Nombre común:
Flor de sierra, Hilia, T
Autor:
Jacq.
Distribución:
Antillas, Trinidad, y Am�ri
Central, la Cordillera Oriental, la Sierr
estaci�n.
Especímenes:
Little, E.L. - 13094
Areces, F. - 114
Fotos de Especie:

------------

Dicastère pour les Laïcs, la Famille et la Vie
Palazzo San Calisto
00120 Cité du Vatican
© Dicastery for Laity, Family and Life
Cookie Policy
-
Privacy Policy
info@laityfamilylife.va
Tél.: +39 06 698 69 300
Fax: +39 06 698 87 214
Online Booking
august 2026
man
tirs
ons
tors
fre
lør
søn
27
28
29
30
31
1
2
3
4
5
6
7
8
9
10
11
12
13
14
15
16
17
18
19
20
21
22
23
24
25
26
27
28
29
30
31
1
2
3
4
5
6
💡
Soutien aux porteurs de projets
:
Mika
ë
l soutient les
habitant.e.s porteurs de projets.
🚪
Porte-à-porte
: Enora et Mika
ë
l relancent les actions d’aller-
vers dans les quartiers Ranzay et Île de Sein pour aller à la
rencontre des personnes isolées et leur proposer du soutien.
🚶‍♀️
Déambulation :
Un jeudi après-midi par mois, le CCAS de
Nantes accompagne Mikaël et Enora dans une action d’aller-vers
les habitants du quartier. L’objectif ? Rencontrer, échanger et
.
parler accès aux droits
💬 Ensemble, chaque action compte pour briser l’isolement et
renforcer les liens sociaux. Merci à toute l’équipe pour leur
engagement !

------------

Print exactly the lines of the listing above starting at the line containing "rencontre des personnes" and ending at the line containing "briser l’isolement et", both included.

rencontre des personnes isolées et leur proposer du soutien.
🚶‍♀️
Déambulation :
Un jeudi après-midi par mois, le CCAS de
Nantes accompagne Mikaël et Enora dans une action d’aller-vers
les habitants du quartier. L’objectif ? Rencontrer, échanger et
.
parler accès aux droits
💬 Ensemble, chaque action compte pour briser l’isolement et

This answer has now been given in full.